# Pricing a call option with pay-off function max{$S_T - S_{T/2}, 0$}

Pricing a call option with payoff function $$C=\max\{S_T - S_{T/2}, 0\}$$, where $$S_T$$ is geometric brownian motion. I appreciate any help! Please close this question if this is a duplicated question. Thanks all!

My approach is to take out $$S_{T/2}$$:

$$C = S_{T/2} \max\left\{\frac{S_T}{S_{T/2}} - 1, 0\right\}$$

Then we can define a risk neutral measure:

\begin{align} E[C] & = E\left[S_{T/2} \max\left\{\frac{S_T}{S_{T/2}} - 1, 0\right\}\right] \\[3pt] & = \tilde{E}\left[\max\left\{\frac{S_T}{S_{T/2}} - 1, 0\right\}\right] \end{align}

where we use $$S_{T/2}$$ as the numeraire. Then plug into the call option Black-Scholes formula with $$S=1$$, $$K=1$$ and $$r=0$$.

Is this approach correct? My main concern is, can we use $$S_{T/2}$$ as the numeraire?

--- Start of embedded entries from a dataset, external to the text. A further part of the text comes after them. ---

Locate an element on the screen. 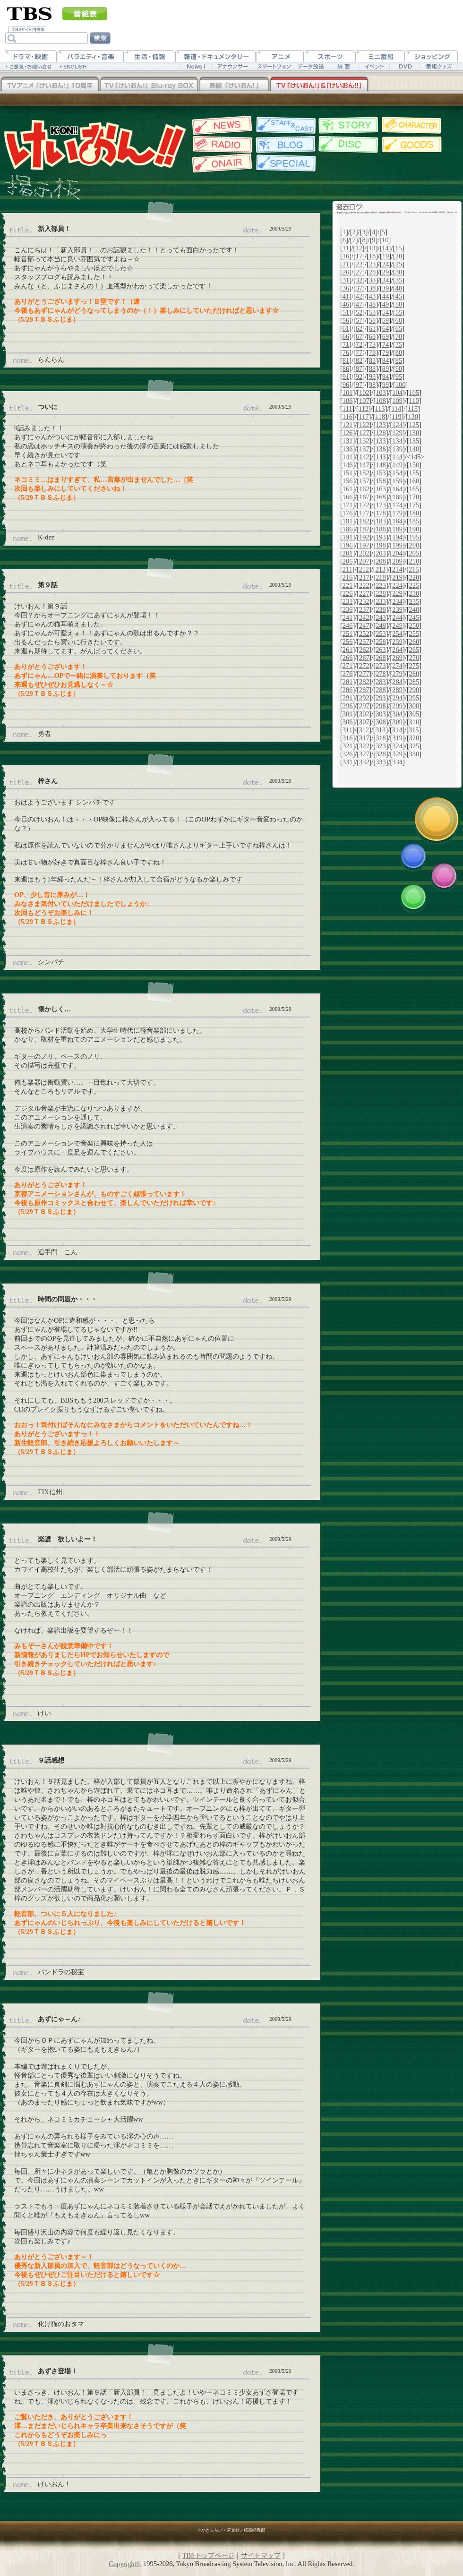  106 is located at coordinates (348, 400).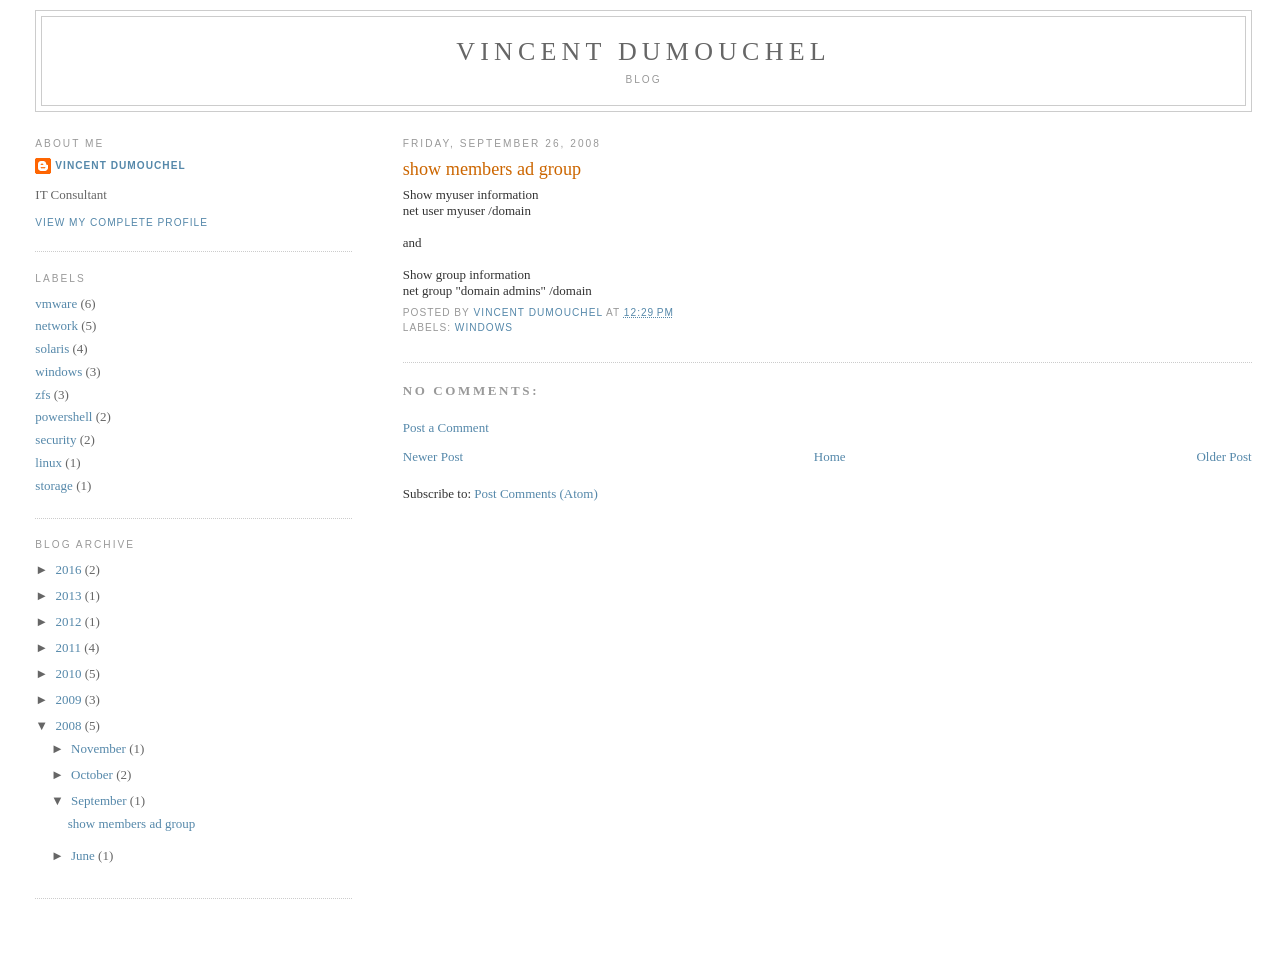 The height and width of the screenshot is (960, 1287). What do you see at coordinates (131, 823) in the screenshot?
I see `show members ad group` at bounding box center [131, 823].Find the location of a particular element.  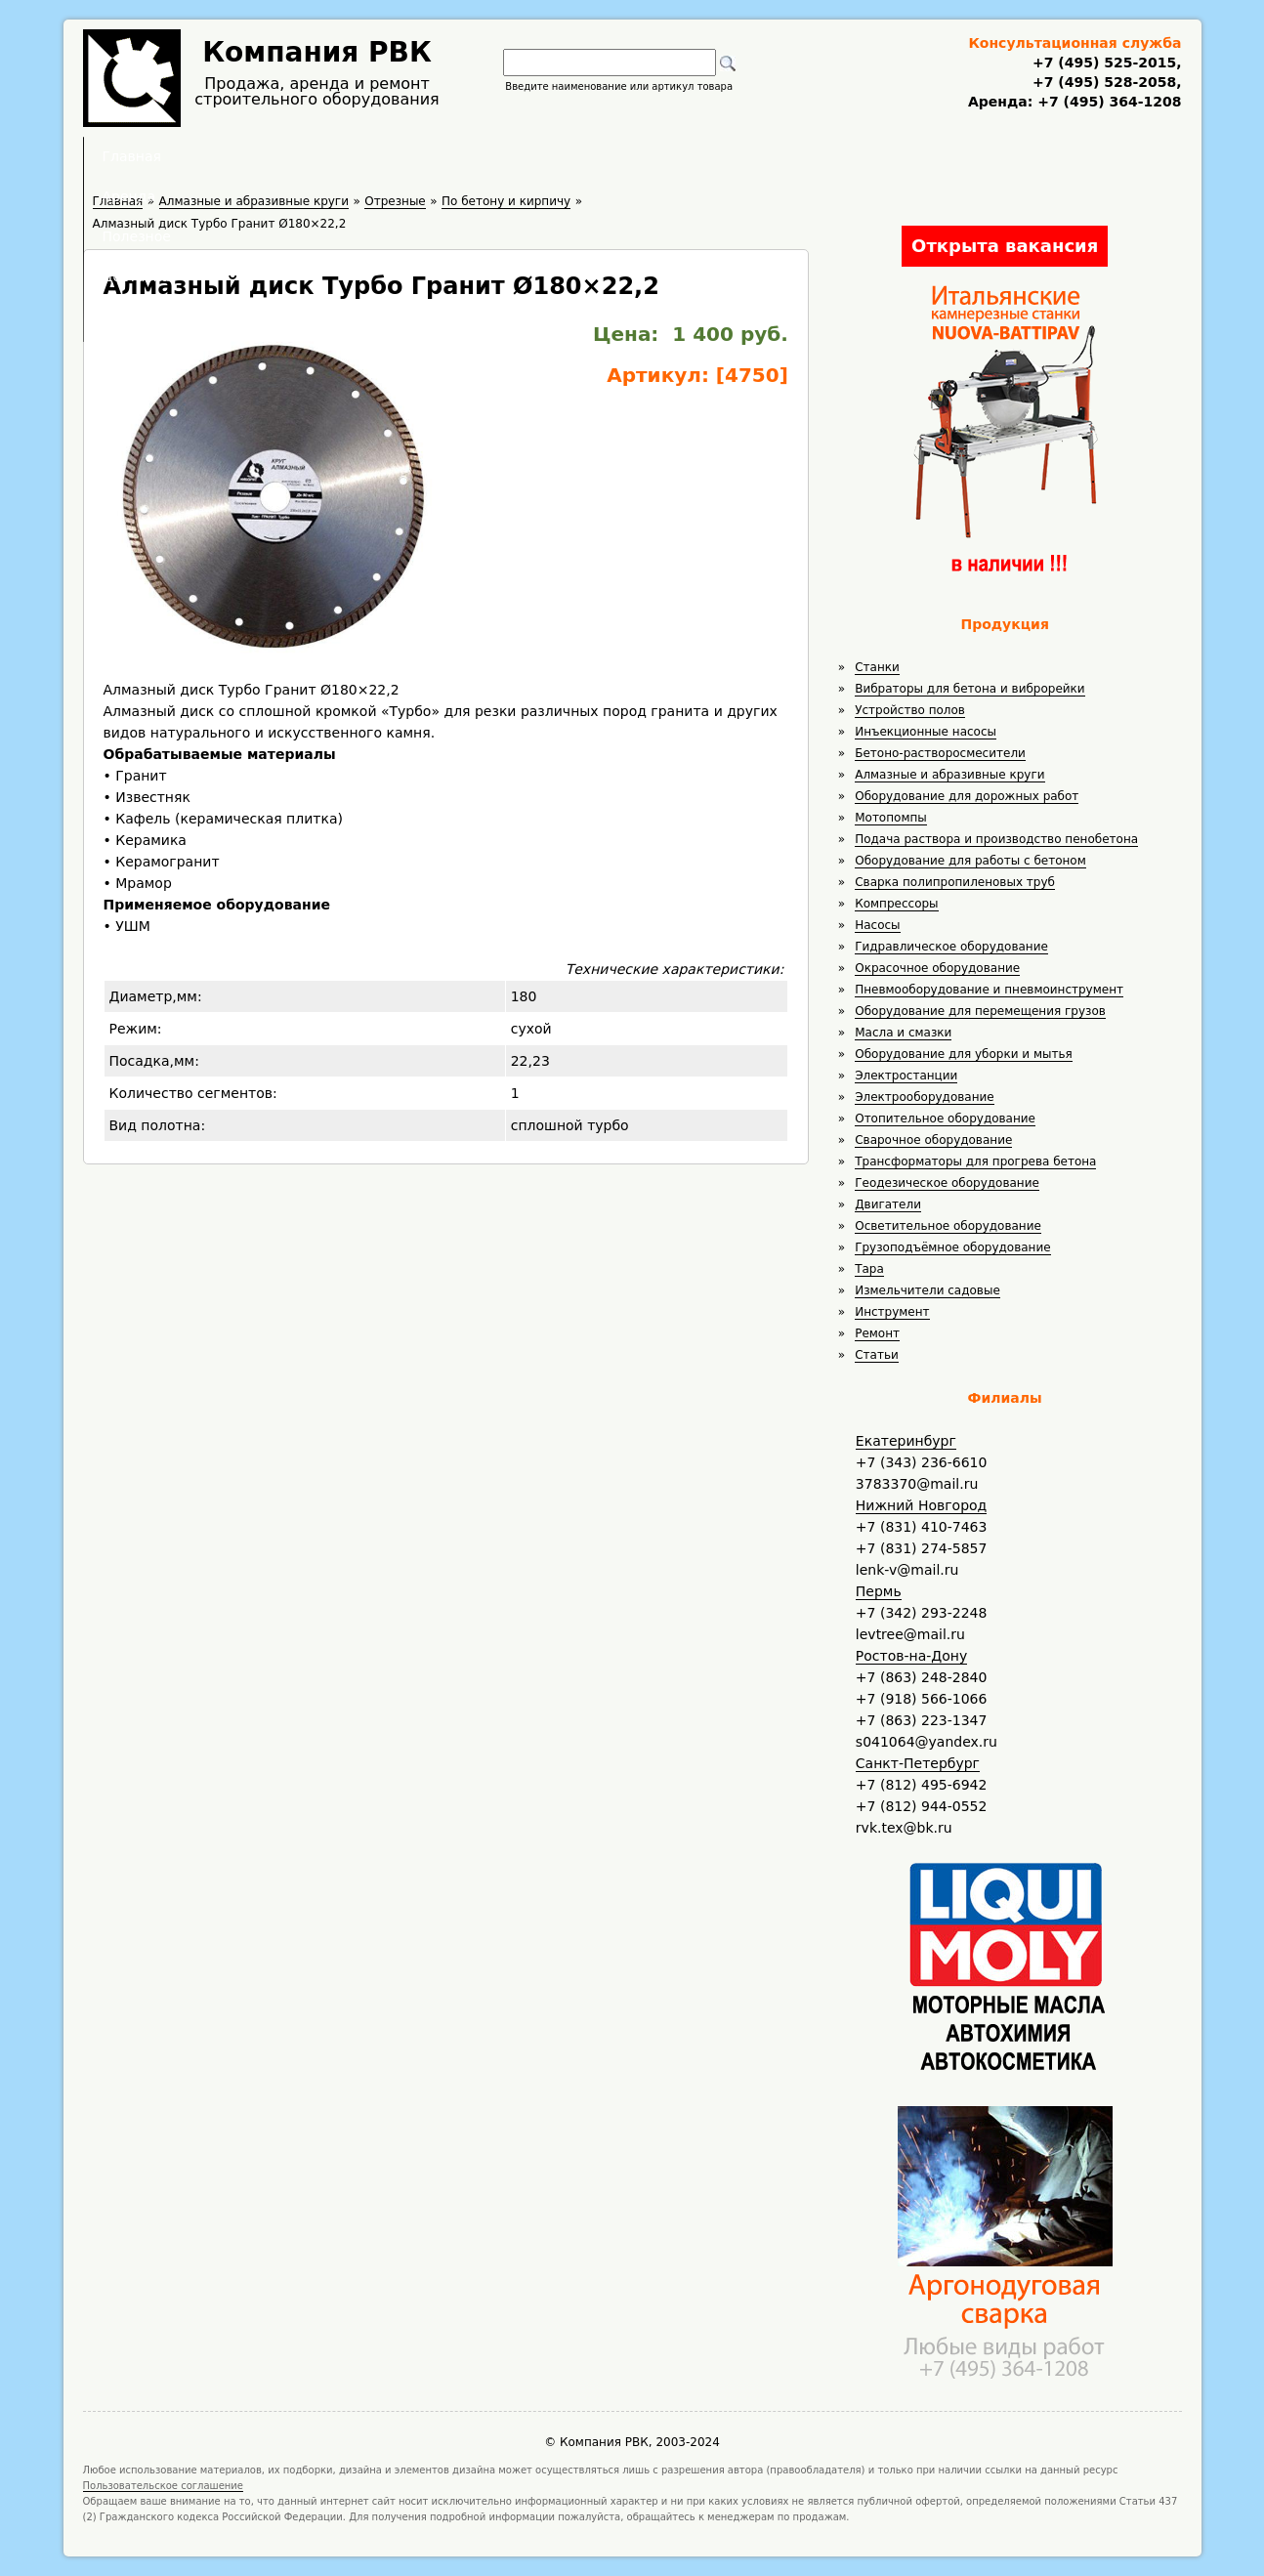

Полезное is located at coordinates (614, 156).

• Under the geometric Brownian motion assumption, $S_{T/2}$ and $S_T/S_{T/2}$ are independent. – Gordon Oct 4 '18 at 13:26
• Thanks! I understand the independent property. Can you deliberate how to use this property? – Pandaaaaaaa Oct 4 '18 at 15:07
• Given the independence, then $e^{-rT} E\big(\max(S_T-S_{T/2}, 0)\big)= e^{-rT} E\big(S_{T/2}\max(S_T/S_{T/2}-1, 0)\big)=e^{-rT} E\big(S_{T/2}\big)E\big(\max(S_T/S_{T/2}-1, 0)\big)$. – Gordon Oct 4 '18 at 16:44

Let us assume we are in a standard Black-Scholes setting with 2 traded assets, a money market account $$B_t$$ and a stock $$S_t$$, such that: \begin{align} \text{d}B_t & = rB_t\text{d}t \\ \text{d}S_t &= rS_t\text{d}t+\sigma S_t\text{d}W^Q_t \end{align} where $$W^Q_t$$ is a Brownian motion under the risk-neutral measure associated to the bank account $$B_t$$. Defining $$\tilde{B}_t = B_t/S_t$$, by Itô's Lemma and Girsanov theorem: \begin{align} \text{d}\tilde{B}_t&=\sigma^2\tilde{B}_t\text{d}t-\sigma\tilde{B}_t\text{d}W^Q_t \\ &=\sigma\tilde{B}_t\left(\sigma\text{d}t-\text{d}W^Q_t\right) \\ &=\sigma\tilde{B}_t\text{d}W^S_t \end{align} where $$W^S_t=\sigma t-W^Q_t$$ is a Brownian Motion under the measure associated to the stock numéraire, thus: \begin{align} \text{d}S_t & = rS_t\text{d}t+\sigma S_t\text{d}W^Q_t \\ &=(r+\sigma^2)S_t\text{d}t-\sigma S_t\text{d}W^S_t \end{align} Under measure $$Q^S$$ the stock price is lognormal with drift $$r+\sigma^2$$ and volatility $$\sigma$$. It comes by a change of measure: \begin{align} E^Q_t\left[\frac{B_t}{B_T}\left(S_T-S_{T/2}\right)^+\right]&=E^Q_t\left[\frac{B_tS_T}{B_T}\left(1-\frac{S_{T/2}}{S_T}\right)^+\right] \\ &=S_tE^S_t\left[\left(1-\frac{S_{T/2}}{S_T}\right)^+\right] \end{align} Yet: $$\frac{S_{T/2}}{S_T}=\exp\left\{\sigma\sqrt{\frac{T}{2}}Z-\left(r+\frac{\sigma^2}{2}\right)\frac{T}{2}\right\}$$ where $$Z \sim (-Z) \sim \mathcal{N}(0,1)$$ is a standard Normal random variable. You can now recycle the Black-Scholes formula to find the price of the option.